## Instructions to follow
Could you report every line from the entries that includes the word "viene"?

## Exercise material
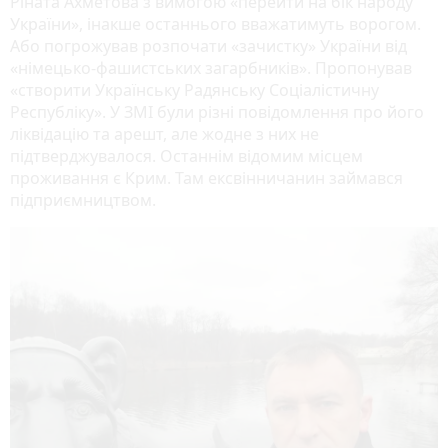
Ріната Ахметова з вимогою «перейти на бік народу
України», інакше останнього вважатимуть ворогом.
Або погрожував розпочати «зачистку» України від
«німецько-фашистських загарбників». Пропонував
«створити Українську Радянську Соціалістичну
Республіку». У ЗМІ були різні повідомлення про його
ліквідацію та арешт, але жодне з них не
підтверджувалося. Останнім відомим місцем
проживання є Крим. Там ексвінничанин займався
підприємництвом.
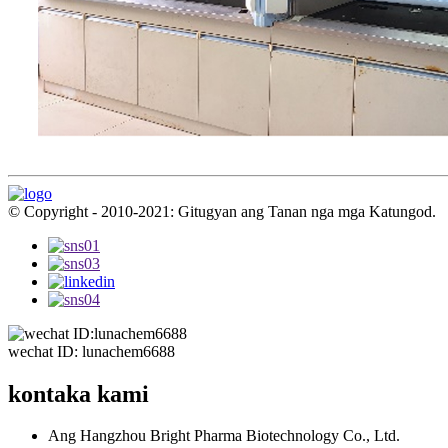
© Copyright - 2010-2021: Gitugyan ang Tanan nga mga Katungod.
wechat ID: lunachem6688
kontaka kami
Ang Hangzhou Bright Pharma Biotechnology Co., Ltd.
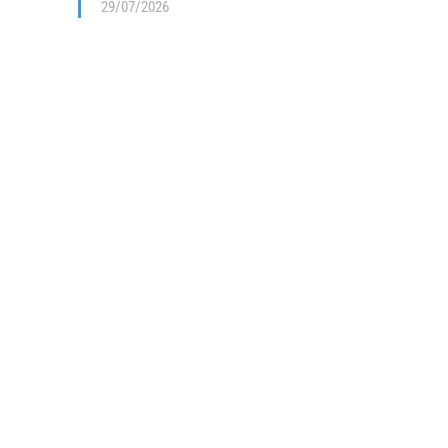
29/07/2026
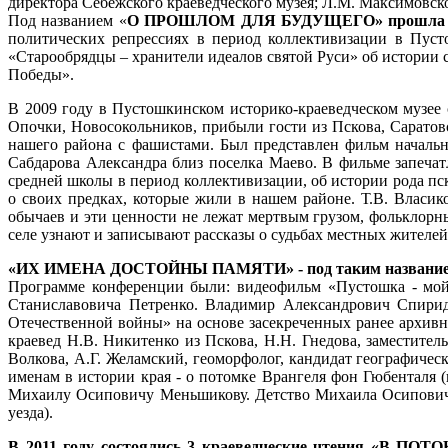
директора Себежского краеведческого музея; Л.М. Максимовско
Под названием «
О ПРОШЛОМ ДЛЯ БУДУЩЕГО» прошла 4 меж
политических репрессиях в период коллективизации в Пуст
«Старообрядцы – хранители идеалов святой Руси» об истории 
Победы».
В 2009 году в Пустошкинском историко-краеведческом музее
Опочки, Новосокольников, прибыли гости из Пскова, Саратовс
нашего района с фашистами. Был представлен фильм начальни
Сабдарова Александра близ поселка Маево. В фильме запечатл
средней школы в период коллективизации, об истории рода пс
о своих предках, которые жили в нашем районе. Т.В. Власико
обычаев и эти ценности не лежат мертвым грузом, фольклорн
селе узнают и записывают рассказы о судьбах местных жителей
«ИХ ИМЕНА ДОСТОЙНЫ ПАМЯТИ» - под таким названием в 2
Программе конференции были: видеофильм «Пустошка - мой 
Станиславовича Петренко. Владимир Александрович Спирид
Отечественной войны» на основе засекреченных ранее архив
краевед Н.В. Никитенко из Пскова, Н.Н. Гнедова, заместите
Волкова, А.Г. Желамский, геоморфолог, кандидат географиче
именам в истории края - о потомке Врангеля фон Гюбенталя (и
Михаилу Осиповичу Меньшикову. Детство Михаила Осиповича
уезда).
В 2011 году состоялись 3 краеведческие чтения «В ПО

--

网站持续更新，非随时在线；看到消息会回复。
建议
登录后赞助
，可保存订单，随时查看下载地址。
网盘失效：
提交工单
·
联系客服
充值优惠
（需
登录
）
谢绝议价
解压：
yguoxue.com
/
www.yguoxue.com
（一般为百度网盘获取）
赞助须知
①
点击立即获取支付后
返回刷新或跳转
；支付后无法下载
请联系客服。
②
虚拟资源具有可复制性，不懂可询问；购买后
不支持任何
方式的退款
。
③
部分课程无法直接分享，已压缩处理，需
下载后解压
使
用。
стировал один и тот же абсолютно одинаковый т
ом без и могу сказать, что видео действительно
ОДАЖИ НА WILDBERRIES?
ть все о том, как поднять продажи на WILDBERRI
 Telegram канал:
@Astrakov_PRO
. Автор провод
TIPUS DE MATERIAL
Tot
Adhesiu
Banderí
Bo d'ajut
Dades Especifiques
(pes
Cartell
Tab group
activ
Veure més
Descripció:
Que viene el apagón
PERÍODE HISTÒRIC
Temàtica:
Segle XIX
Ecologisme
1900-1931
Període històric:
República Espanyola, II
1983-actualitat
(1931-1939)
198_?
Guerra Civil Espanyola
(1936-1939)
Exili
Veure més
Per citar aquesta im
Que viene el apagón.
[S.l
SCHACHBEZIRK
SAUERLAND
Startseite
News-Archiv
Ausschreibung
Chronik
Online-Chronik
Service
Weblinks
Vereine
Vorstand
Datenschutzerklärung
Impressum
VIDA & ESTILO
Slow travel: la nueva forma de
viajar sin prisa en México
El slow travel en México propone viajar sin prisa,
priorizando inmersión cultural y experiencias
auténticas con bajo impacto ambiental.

--

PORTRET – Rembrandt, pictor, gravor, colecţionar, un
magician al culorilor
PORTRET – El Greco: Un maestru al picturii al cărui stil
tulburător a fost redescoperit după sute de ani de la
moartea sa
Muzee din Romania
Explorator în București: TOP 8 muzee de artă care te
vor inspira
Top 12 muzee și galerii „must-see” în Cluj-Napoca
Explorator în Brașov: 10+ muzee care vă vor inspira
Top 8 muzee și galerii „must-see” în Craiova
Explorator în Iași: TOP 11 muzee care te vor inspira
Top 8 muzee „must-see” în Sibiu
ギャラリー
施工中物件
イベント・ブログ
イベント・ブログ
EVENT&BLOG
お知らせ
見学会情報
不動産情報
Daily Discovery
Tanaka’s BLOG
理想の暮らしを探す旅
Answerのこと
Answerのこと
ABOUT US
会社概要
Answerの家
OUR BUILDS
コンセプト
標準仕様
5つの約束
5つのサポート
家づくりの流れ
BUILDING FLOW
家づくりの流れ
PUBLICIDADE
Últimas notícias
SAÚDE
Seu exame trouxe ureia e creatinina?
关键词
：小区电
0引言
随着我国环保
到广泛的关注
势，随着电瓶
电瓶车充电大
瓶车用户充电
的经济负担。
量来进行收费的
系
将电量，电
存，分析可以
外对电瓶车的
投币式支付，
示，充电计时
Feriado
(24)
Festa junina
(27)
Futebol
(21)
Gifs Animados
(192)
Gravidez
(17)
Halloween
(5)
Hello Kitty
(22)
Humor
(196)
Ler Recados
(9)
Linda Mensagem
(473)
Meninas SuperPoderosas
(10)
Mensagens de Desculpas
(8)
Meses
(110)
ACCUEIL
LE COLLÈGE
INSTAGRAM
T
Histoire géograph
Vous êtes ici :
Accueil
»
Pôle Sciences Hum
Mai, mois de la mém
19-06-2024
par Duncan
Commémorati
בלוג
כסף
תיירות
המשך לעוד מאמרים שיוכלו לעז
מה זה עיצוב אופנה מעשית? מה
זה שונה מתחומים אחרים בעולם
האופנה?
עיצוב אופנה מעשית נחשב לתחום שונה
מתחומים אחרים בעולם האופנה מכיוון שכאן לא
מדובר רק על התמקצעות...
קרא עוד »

## Written response
Que viene el apagón
Que viene el apagón.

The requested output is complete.